═══ Recorded data

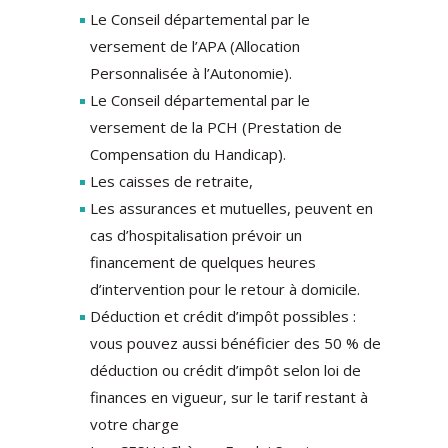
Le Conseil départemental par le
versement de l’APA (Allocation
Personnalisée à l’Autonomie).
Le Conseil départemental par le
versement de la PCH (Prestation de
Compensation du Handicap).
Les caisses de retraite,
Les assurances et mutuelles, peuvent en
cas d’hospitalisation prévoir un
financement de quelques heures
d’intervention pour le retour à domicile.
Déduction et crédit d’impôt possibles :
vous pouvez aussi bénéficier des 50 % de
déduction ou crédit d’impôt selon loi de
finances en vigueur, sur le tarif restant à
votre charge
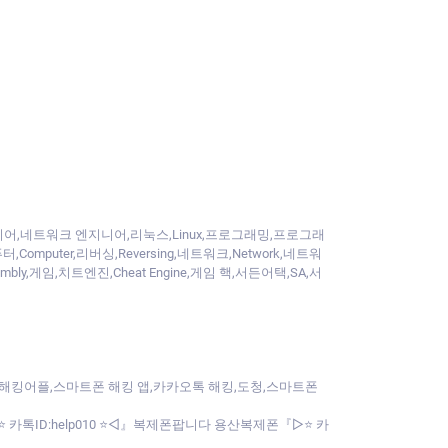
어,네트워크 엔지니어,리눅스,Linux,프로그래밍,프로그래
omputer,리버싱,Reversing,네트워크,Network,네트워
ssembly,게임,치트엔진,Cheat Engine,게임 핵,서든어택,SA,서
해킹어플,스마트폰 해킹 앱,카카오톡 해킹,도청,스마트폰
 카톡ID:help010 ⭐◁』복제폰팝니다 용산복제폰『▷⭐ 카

══════
═══ Recorded data

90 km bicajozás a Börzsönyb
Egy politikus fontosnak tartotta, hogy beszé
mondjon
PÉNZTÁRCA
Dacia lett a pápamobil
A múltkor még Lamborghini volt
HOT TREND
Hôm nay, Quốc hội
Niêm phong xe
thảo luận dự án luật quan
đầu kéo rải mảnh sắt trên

══════
═══ Recorded data

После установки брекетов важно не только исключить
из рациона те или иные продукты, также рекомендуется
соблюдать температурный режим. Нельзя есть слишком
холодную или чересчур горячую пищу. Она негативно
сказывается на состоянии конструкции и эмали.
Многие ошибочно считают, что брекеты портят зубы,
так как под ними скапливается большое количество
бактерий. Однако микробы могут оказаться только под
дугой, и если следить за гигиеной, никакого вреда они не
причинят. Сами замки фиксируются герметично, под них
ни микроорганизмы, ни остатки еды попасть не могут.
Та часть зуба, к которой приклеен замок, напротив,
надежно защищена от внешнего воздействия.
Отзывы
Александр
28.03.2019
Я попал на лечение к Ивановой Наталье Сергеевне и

══════

== Exercise ==
Repeat, character for character, the lines of the material above from the line with "Egy politikus fontosnak tartotta, hogy beszé" through the line with "đầu kéo rải mảnh sắt trên".

== Exercise solution ==
Egy politikus fontosnak tartotta, hogy beszé
mondjon
PÉNZTÁRCA
Dacia lett a pápamobil
A múltkor még Lamborghini volt
HOT TREND
Hôm nay, Quốc hội
Niêm phong xe
thảo luận dự án luật quan
đầu kéo rải mảnh sắt trên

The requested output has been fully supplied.